[Start of section]

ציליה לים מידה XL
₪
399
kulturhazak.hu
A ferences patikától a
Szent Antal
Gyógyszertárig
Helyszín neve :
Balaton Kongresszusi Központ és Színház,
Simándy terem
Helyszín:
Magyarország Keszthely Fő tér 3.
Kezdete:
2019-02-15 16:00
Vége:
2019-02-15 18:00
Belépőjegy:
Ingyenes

[End of section]

Could you reproduce all of the material above, exactly as it reads?

ציליה לים מידה XL
₪
399
kulturhazak.hu
A ferences patikától a
Szent Antal
Gyógyszertárig
Helyszín neve :
Balaton Kongresszusi Központ és Színház,
Simándy terem
Helyszín:
Magyarország Keszthely Fő tér 3.
Kezdete:
2019-02-15 16:00
Vége:
2019-02-15 18:00
Belépőjegy:
Ingyenes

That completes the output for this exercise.